# What is it?



## Billy De (Jul 19, 2009)

This is not so much a what is it but a what is it for?
I picked this up a while back on e-bay no makers name on it.
It`s a square and nuts on that's all I wanted from it.
Its 6 1/2" not 6" that's a bit funny in its self but?

The dots on it go right the way through to the other side,I`v measured them they come out to things like 50° 40° 5° 3° and a very rough 45° but I wouldn't trust it.

I don't know if there was ever markings on the blade but there are none now except for the 1/2" markings that it looks like someone filed in the blade.
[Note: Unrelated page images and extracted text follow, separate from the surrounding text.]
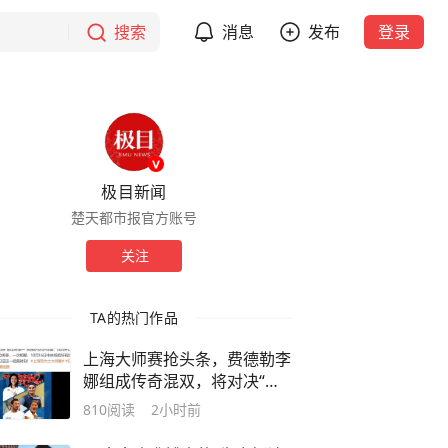
搜索
消息
发布
登录
极目新闻
楚天都市报官方账号
关注
TA的热门作品
上海大师赛抢头条，费德勒李
娜组成传奇混双，将对决“前
世界第一”兄妹
810
阅读
2小时前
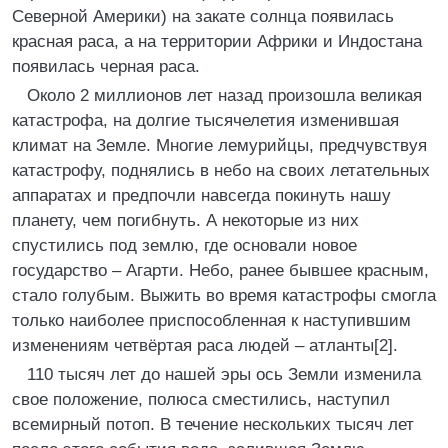
Северной Америки) на закате солнца появилась
красная раса, а на территории Африки и Индостана
появилась черная раса.
Около 2 миллионов лет назад произошла великая
катастрофа, на долгие тысячелетия изменившая
климат на Земле. Многие лемурийцы, предчувствуя
катастрофу, поднялись в небо на своих летательных
аппаратах и предпочли навсегда покинуть нашу
планету, чем погибнуть. А некоторые из них
спустились под землю, где основали новое
государство – Агарти. Небо, ранее бывшее красным,
стало голубым. Выжить во время катастрофы смогла
только наиболее приспособленная к наступившим
изменениям четвёртая раса людей – атланты[2].
110 тысяч лет до нашей эры ось Земли изменила
свое положение, полюса сместились, наступил
всемирный потоп. В течение нескольких тысяч лет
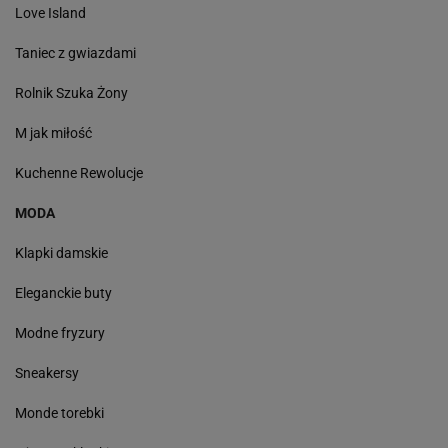
Love Island
Taniec z gwiazdami
Rolnik Szuka Żony
M jak miłość
Kuchenne Rewolucje
MODA
Klapki damskie
Eleganckie buty
Modne fryzury
Sneakersy
Monde torebki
So it is what it is and I`m happy with it,but I just keep thinking I should Know what the dots are for but I don't any ideas? Billy


----------



## Dominick (May 2, 2011)

A combination square with no rule. Not sure what the dots represent.


----------



## Billy De (Jul 19, 2009)

LMAO:laughing::laughing::laughing::laughing: Correct you win the prize Dom.


----------



## Hammer1 (Aug 1, 2010)

Looks a lot like a Starrett. Either the blade was changed out or altered. Folks often use combination squares as marking gauges. The blade is set to a measurement and the head is indexed to the work, mark the end of the blade for a consistent measurement. A former owner may have had a repetitive, specific use for it and the dots relate to whatever that was. I wonder if those were holes that a pencil point or scribe would have fit in.


----------



## Billy De (Jul 19, 2009)

Hammer I can see where your coming from but the holes are filled with metal and you could be right about the blade being changed out because it only fits one way round and its 6 1/2" long that's an odd size?


----------



## Dominick (May 2, 2011)

Billy De said:


> LMAO:laughing::laughing::laughing::laughing: Correct you win the prize Dom.


Cool!!!! What do I get.


----------



## Billy De (Jul 19, 2009)

Dominick said:


> Cool!!!! What do I get.


A piece of fuzzy string so when you fold it in two you`ll be able to say it is twice the length of half of it.Or you could double your money and tell me what the dots are for?:thumbsup:


----------



## woodnthings (Jan 24, 2009)

Hammer1 said:


> Looks a lot like a Starrett. Either the blade was changed out or altered. Folks often use combination squares as marking gauges. The blade is set to a measurement and the head is indexed to the work, mark the end of the blade for a consistent measurement. A former owner may have had a repetitive, specific use for it and the dots relate to whatever that was. I wonder if those were holes that a pencil point or scribe would have fit in.


If the dot are filled holes then possibly they are reference marks for measurement commonly used by the owner. It would take a whole lot of effort to drill holes then just fill them with metal for the joy of it.... It may help to know if it was a machinist's tool or a cabinetmaket's :blink:


----------



## Dominick (May 2, 2011)

Billy De said:


> A piece of fuzzy string so when you fold it in two you`ll be able to say it is twice the length of half of it.Or you could double your money and tell me what the dots are for?:thumbsup:


Like others have stated, their probably nothing more than reference marks by previous owner. 
I did a search on the dots and found nothing on it. Besides I've never seen dots on them.


----------



## BigJoe16 (Feb 20, 2012)

It could be 6 1/2 in in stead of 6 in so of the end gets beat up over time, you can still measure 6 in accurately. Old things are made to last.


----------



## Hammer1 (Aug 1, 2010)

This is my 6" Starrett. I inherited it from my grandfather who was a machinist. The casting looks the same to my eyes. The blade is 2mm thick, the groove is 1mm deep, it can be swapped end for end, 18mm wide, 6" long.

Yours is most likely altered by an owner and the dots are probably reference points. If they were originally filled with the darker material it would make them easier to see and not have to read measurements. Exactly how, or for what, they were used is anyone's guess. They may have been used by aligning the head with one edge of a dot and then the other which would result in two lines 1/8"? apart. Marks of this nature would be useful for a lot of things and different trades.

They would be close enough if the user had a large tolerance. The other side looks like the cross marks are mostly at set increments and owner scratched. There are a lot of folks and tradespeople that will look at you completely dumbfounded if you give them any small measurements. If you mark a stick for them, they are all set, tell them 1 1/4" or finer, fergetaboutit.


----------